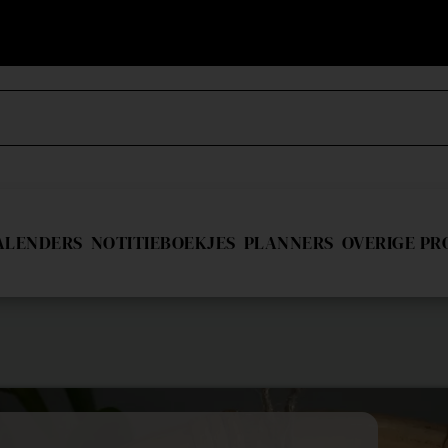
ALENDERS
NOTITIEBOEKJES
PLANNERS
OVERIGE P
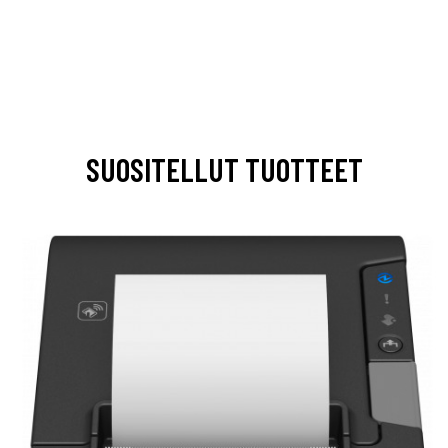
SUOSITELLUT TUOTTEET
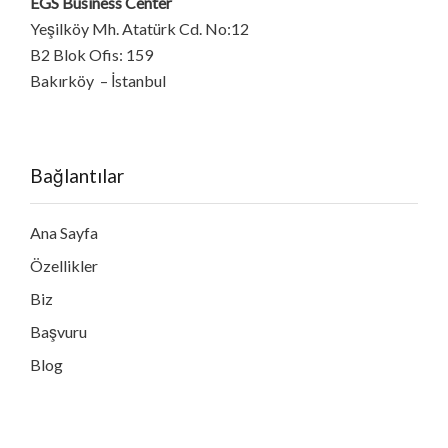
EGS Business Center
Yeşilköy Mh. Atatürk Cd. No:12
B2 Blok Ofis: 159
Bakırköy – İstanbul
Bağlantılar
Ana Sayfa
Özellikler
Biz
Başvuru
Blog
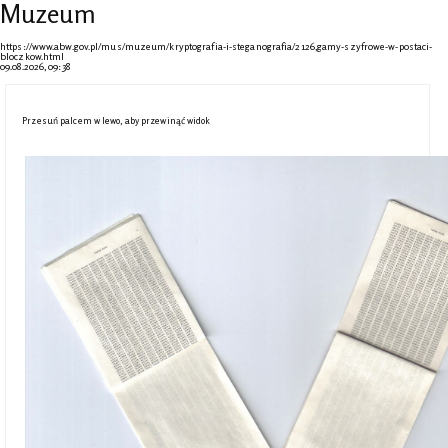
Muzeum
https://www.abw.gov.pl/mus/muzeum/kryptografia-i-steganografia/2126,gamy-szyfrowe-w-postaci-
bloczkow.html
09.08.2026, 09:38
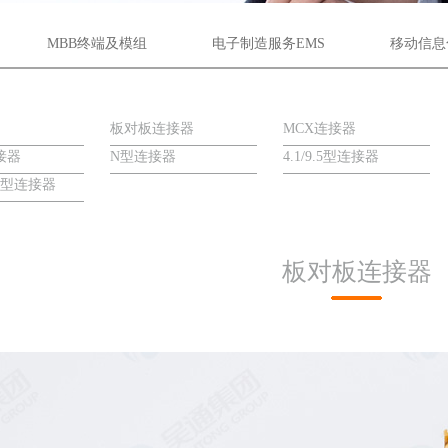
MBB终端及模组
电子制造服务EMS
移动信息
板对板连接器
MCX连接器
接器
N型连接器
4.1/9.5型连接器
6）型连接器
板对板连接器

EXERCISE INSTRUCTIONS: Nothing but the pictures should be left out when the listing is repeated exactly.

WRITTEN RESPONSE:
ALENDERS
NOTITIEBOEKJES
PLANNERS
OVERIGE P
SUOSITELLUT TUOTTEET
EGS Business Center
Yeşilköy Mh. Atatürk Cd. No:12
B2 Blok Ofis: 159
Bakırköy – İstanbul
Bağlantılar
Ana Sayfa
Özellikler
Biz
Başvuru
Blog
Muzeum
https://www.abw.gov.pl/mus/muzeum/kryptografia-i-steganografia/2126,gamy-szyfrowe-w-postaci-
bloczkow.html
09.08.2026, 09:38
MBB终端及模组
电子制造服务EMS
移动信息
板对板连接器
MCX连接器
接器
N型连接器
4.1/9.5型连接器
6）型连接器
板对板连接器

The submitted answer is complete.